** Task input **

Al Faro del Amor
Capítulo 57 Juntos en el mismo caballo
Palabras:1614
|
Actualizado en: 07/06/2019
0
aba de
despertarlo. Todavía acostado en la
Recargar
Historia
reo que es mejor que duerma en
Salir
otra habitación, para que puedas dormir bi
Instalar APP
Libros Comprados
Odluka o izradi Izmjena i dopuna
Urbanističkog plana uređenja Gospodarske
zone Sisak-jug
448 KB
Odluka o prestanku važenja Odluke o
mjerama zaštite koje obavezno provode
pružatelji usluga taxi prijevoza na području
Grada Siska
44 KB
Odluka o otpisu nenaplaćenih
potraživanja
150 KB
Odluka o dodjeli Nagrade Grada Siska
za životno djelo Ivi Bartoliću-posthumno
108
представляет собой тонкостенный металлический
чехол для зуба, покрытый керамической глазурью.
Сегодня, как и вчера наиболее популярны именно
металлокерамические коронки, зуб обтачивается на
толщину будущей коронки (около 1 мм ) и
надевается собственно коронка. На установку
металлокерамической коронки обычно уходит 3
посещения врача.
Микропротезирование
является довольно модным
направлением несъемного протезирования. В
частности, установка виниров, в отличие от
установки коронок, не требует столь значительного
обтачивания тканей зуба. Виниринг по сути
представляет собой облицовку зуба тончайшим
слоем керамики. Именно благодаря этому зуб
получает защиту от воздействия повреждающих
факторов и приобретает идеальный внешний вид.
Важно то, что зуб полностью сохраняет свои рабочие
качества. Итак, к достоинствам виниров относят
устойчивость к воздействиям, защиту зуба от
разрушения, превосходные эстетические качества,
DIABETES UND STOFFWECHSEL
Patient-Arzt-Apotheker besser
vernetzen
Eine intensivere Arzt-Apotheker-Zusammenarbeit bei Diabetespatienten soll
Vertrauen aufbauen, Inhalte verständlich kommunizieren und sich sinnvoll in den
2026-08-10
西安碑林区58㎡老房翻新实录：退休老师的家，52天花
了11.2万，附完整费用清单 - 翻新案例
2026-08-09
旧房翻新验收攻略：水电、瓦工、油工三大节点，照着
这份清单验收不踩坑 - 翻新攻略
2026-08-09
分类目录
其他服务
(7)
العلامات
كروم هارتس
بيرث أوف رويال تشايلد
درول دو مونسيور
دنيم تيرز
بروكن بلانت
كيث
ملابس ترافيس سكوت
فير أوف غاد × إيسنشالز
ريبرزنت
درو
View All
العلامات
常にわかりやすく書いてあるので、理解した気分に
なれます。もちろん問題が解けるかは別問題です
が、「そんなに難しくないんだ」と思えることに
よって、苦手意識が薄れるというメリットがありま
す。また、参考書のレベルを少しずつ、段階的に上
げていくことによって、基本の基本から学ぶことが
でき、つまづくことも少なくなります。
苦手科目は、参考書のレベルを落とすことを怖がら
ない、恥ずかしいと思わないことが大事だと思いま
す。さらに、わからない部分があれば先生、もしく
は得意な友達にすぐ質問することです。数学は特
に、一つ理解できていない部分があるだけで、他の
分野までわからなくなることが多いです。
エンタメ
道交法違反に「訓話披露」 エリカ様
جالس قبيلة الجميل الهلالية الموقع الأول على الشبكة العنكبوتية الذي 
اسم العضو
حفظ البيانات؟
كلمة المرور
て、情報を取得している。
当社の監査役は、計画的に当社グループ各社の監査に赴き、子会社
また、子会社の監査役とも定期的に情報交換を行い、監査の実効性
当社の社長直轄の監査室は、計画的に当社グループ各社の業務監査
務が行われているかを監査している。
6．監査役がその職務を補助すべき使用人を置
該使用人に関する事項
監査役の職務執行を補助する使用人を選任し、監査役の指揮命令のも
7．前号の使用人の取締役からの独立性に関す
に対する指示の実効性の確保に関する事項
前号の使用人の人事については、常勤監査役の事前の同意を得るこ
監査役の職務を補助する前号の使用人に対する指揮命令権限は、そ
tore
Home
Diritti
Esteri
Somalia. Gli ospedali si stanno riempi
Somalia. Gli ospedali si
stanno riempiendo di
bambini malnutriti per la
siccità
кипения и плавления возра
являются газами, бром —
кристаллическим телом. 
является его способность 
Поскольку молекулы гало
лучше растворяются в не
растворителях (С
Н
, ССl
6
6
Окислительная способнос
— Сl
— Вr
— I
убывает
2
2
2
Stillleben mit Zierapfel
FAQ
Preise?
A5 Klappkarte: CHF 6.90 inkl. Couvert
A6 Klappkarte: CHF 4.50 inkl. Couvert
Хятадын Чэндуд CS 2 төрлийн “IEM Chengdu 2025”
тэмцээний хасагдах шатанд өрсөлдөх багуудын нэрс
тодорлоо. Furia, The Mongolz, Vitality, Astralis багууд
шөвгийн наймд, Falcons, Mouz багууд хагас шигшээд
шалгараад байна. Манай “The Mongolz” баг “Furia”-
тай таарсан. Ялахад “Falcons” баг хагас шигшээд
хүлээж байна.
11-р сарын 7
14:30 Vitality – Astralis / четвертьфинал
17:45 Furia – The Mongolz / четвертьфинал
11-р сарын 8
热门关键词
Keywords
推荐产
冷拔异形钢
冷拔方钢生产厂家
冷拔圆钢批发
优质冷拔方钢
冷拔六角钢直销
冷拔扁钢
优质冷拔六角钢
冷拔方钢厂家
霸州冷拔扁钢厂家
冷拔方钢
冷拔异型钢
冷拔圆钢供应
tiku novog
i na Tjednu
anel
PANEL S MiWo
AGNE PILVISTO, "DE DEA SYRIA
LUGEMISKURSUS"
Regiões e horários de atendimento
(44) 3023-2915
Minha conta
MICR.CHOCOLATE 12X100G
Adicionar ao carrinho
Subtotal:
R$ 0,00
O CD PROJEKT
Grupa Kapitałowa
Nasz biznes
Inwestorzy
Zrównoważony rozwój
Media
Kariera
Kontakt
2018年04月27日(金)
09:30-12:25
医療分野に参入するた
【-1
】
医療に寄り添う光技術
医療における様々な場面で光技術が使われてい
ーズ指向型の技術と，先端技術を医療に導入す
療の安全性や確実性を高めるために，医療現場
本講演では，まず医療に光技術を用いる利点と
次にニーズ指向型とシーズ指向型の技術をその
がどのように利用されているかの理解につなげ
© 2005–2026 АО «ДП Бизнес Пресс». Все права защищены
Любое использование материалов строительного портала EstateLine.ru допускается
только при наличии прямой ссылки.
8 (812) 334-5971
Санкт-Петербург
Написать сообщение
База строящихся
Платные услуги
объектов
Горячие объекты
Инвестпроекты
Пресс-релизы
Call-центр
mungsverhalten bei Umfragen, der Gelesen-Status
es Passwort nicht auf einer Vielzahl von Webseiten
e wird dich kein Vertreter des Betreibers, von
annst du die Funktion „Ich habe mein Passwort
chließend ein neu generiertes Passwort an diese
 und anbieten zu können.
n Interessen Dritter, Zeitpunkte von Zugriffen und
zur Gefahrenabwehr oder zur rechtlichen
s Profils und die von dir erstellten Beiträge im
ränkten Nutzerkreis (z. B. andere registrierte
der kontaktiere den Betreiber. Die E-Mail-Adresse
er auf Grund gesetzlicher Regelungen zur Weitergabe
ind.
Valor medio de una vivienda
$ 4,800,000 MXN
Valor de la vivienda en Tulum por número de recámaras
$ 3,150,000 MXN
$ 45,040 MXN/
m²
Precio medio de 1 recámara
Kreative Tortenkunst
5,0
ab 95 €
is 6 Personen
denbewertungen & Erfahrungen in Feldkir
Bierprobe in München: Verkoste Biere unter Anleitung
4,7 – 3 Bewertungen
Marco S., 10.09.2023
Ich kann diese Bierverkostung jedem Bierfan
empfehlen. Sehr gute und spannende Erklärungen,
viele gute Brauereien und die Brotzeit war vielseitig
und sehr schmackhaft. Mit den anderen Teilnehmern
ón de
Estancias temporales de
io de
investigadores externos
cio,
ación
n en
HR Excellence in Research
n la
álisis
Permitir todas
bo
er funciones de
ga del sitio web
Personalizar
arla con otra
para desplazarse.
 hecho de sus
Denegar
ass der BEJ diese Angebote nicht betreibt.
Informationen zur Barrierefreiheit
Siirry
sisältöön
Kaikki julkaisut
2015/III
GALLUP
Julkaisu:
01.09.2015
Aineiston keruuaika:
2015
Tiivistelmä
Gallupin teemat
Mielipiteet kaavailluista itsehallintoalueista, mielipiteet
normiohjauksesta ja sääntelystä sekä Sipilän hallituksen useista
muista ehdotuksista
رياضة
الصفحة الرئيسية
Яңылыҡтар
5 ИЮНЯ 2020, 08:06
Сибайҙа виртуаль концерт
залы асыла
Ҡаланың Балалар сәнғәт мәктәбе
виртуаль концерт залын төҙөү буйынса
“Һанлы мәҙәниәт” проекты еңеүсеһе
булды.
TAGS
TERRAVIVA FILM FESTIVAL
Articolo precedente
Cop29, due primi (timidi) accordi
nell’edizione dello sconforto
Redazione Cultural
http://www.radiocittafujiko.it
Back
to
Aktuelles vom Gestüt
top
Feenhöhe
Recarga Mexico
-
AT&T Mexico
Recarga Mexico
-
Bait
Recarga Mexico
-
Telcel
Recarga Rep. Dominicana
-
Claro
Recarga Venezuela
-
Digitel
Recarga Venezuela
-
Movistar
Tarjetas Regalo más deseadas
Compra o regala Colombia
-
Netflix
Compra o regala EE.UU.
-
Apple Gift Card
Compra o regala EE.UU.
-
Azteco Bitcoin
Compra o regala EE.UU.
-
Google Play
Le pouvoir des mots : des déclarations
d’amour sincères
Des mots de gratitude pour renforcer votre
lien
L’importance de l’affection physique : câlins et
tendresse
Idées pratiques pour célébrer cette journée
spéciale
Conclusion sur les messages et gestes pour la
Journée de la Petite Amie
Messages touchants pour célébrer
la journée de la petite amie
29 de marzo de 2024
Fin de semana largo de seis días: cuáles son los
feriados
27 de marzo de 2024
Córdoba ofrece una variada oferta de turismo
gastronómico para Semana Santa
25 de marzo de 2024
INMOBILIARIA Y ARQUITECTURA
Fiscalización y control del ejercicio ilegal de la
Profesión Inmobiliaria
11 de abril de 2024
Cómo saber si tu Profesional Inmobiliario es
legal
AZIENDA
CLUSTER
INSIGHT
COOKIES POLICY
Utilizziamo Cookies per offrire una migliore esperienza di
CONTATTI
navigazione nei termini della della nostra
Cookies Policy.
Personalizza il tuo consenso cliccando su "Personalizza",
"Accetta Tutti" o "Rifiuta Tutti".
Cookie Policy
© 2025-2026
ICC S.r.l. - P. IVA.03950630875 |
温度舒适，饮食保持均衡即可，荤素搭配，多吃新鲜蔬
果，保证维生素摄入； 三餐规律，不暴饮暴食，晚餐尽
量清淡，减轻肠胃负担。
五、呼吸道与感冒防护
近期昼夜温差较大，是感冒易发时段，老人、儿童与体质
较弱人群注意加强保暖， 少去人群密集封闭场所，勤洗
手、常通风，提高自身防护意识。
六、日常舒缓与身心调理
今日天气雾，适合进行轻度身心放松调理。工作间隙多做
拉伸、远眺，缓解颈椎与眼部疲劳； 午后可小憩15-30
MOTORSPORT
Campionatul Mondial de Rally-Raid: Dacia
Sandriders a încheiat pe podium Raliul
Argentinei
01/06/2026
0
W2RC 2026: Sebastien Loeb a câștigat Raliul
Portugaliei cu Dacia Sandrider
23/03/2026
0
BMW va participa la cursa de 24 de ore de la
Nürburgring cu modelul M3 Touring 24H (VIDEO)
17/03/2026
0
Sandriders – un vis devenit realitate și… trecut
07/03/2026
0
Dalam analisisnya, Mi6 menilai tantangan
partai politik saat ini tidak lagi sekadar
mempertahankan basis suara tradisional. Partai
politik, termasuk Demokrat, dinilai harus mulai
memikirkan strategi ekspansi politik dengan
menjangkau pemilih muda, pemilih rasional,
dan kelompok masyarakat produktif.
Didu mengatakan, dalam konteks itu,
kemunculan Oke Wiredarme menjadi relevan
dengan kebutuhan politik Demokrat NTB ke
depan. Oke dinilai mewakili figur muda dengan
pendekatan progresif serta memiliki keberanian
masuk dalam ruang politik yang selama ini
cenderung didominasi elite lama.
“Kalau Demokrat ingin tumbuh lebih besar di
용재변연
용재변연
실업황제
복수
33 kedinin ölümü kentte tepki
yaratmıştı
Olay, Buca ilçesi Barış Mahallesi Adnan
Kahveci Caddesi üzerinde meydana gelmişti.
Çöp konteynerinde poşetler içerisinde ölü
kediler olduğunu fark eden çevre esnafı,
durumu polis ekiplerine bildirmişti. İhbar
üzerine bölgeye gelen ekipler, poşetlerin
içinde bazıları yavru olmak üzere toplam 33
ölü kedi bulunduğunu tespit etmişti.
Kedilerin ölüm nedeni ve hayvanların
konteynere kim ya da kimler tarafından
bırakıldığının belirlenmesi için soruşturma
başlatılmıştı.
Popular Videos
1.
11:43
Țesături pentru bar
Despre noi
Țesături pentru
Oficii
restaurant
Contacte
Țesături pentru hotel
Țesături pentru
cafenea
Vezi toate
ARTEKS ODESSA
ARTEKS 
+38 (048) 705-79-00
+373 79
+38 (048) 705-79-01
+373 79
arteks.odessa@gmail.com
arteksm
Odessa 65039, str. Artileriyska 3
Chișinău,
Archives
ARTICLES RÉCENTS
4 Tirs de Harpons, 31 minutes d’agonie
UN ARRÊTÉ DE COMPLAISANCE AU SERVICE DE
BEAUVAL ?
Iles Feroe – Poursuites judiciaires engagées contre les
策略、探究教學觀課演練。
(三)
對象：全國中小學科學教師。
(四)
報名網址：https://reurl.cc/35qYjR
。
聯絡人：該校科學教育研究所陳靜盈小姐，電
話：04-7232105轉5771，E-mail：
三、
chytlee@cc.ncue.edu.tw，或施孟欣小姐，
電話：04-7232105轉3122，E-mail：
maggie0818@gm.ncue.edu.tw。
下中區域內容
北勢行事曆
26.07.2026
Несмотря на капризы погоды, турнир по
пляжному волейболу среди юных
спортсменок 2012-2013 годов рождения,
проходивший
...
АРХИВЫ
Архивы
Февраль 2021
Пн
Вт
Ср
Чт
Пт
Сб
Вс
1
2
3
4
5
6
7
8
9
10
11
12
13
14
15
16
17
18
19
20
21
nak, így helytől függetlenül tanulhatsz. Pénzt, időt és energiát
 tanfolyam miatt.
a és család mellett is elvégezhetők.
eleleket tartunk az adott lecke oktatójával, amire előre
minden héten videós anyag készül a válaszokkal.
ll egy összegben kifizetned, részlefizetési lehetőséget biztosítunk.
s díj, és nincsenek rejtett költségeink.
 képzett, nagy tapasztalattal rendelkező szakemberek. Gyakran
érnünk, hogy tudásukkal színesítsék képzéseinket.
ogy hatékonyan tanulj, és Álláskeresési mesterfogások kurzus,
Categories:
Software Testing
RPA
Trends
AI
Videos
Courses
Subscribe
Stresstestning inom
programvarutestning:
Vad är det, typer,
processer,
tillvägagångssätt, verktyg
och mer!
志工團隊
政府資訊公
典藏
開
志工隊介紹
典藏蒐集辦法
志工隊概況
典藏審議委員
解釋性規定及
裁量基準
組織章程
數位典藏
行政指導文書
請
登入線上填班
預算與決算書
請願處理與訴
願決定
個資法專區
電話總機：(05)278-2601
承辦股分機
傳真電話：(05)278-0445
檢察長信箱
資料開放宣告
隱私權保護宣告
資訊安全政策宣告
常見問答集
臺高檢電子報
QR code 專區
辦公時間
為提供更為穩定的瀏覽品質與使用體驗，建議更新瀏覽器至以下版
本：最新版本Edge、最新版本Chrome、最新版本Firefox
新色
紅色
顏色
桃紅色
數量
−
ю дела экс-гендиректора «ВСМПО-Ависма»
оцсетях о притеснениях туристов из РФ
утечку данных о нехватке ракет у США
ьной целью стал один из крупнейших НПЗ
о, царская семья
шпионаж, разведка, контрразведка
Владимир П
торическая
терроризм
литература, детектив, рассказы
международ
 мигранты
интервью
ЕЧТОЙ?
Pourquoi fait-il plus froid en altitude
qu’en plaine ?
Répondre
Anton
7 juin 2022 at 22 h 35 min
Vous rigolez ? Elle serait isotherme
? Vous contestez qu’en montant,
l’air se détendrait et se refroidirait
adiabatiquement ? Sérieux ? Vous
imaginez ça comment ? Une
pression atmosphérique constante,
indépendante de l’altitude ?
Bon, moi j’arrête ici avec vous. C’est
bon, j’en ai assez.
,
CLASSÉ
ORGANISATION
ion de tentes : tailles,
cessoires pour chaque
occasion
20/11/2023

** Task **
In the records above, find each line that holds the word "politik"; copy all such lines.

** Expected output **
partai politik saat ini tidak lagi sekadar
politik, termasuk Demokrat, dinilai harus mulai
memikirkan strategi ekspansi politik dengan
dengan kebutuhan politik Demokrat NTB ke
masuk dalam ruang politik yang selama ini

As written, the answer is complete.